"¿Sigues preguntando por qué? Quieres llevarte al padre de Xiaxia, pero Xiaxia no quiere renunciar a él."
Al escuchar las palabras de Xia Xia, Wei Yutang casi instintivamente quiso refutarlas. ¿Cómo podía sentir algo por Chu Qing ahora?
Todas las impresiones que Chu Qing le había dejado eran tan malas que no podía evitar fruncir el ceño cada vez que pensaba en el nombre de Chu Qing.
"No voy a pelear contigo por eso."
"¿Eh? ¿En serio?"
Al oír que él no competiría con ella por el afecto de su padre, Xiaxia encontró a su padre mucho más complaciente, pero aún se sentía un poco inquieta y extendió la mano hacia Wei Yutang.
"Te lo prometo con el meñique: seré un perrito si miento."
"bien."
Chu Qing terminó de cocinar los platos y los llevó a la mesa del comedor uno por uno, dándose cuenta de que Wei Yutang seguía sentado en el sofá.
Aunque él había mencionado antes que había comido antes de venir, Chu Qing todavía no podía soportar que Wei Yutang la observara desde un lado, así que habló:
"Vengan y coman algo más."
"bien."
Wei Yutang asintió inconscientemente, pero el pequeño, que acababa de relajarse, se tensó de nuevo y corrió a la mesa del comedor para sentarse junto a su padre.
¿No te acabas de comer un montón de cangrejos de río? ¿Tienes hambre otra vez?
"Ejem."
En la mesa solo había tres platos: verduras salteadas, sopa de tomate y huevo, y cerdo salteado.

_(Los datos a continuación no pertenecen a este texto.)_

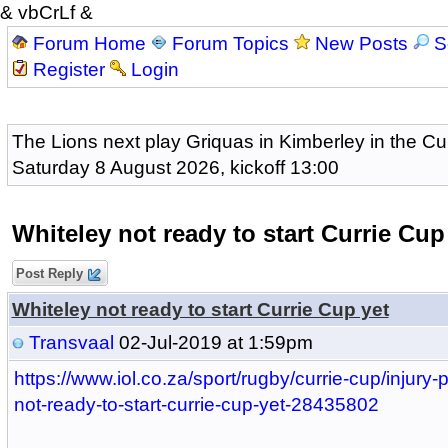
& vbCrLf &
Forum Home
Forum Topics
New Posts
S
Register
Login
The Lions next play Griquas in Kimberley in the Cu
Saturday 8 August 2026, kickoff 13:00
Whiteley not ready to start Currie Cup
Post Reply
Whiteley not ready to start Currie Cup yet
Transvaal
02-Jul-2019 at 1:59pm
https://www.iol.co.za/sport/rugby/currie-cup/injury-
not-ready-to-start-currie-cup-yet-28435802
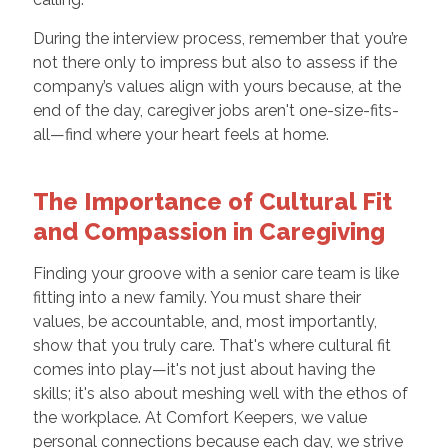
During the interview process, remember that you’re
not there only to impress but also to assess if the
company’s values align with yours because, at the
end of the day, caregiver jobs aren't one-size-fits-
all—find where your heart feels at home.
The Importance of Cultural Fit
and Compassion in Caregiving
Finding your groove with a senior care team is like
fitting into a new family. You must share their
values, be accountable, and, most importantly,
show that you truly care. That's where cultural fit
comes into play—it's not just about having the
skills; it's also about meshing well with the ethos of
the workplace. At Comfort Keepers, we value
personal connections because each day, we strive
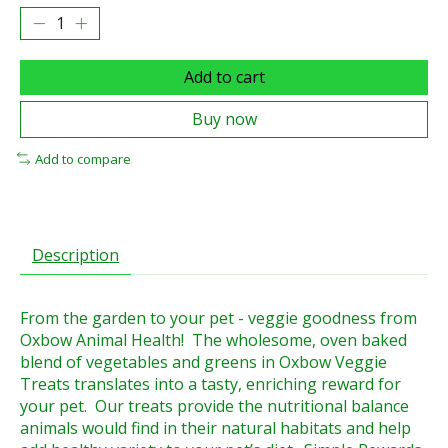
Add to cart
Buy now
Add to compare
Description
From the garden to your pet - veggie goodness from
Oxbow Animal Health! The wholesome, oven baked
blend of vegetables and greens in Oxbow Veggie
Treats translates into a tasty, enriching reward for
your pet. Our treats provide the nutritional balance
animals would find in their natural habitats and help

Las raciones no parecían muy grandes.
Dado el estatus de Wei Yutang, había visitado la mayoría de los restaurantes medianamente famosos, pero las habilidades culinarias de Chu Qing aún eran algo inferiores a las de los mejores chefs.
Pero en esa comida siempre había una sensación hogareña única que, inesperadamente, ablandó un rincón del corazón de Wei Yutang.

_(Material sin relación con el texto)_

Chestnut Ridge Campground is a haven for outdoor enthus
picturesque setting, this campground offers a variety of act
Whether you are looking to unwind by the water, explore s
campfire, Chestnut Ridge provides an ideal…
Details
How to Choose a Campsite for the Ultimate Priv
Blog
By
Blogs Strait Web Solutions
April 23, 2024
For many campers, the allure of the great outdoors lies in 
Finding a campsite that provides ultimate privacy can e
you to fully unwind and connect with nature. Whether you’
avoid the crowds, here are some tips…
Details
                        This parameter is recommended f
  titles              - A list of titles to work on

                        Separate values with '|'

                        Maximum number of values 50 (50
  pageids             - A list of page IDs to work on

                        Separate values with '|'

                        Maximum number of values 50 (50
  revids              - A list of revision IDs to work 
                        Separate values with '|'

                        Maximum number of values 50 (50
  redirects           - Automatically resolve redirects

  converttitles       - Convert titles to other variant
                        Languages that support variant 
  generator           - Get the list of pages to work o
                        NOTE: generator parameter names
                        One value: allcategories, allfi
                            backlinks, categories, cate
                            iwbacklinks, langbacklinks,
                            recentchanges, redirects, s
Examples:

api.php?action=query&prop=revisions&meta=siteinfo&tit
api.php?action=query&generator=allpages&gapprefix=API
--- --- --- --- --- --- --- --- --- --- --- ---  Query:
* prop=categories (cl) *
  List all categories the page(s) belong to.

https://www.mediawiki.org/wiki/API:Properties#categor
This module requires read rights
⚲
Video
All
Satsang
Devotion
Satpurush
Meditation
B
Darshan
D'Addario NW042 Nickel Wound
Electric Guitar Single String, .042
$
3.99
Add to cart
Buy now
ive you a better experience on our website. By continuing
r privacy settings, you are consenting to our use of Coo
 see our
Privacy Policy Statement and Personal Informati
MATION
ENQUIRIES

Xiaxia había comido tantos cangrejos de río que ya estaba bastante lleno, y Chu Qing se dio cuenta de ello, así que no le sirvió mucho arroz.
Este niño siempre ha sido muy fácil de cuidar. Al coger la comida, no dejaba pasar ni un trozo de carne ni de verdura. Después de terminar de comer, incluso sacaba la mitad de un tazón de sopa y la soplaba suavemente para enfriarla.
Wei Yutang vio que el camarón que había pelado antes seguía intacto en el plato sobre la mesa, lo cogió y lo colocó delante de Chu Qing.
Recordaba que Chu Qing siempre le pelaba la fruta a Xia Xia, pero él mismo nunca había tenido la oportunidad de probarla.
"¿Eh?"
Las acciones de Wei Yutang hicieron que Chu Qing lo mirara con cierta confusión en sus ojos.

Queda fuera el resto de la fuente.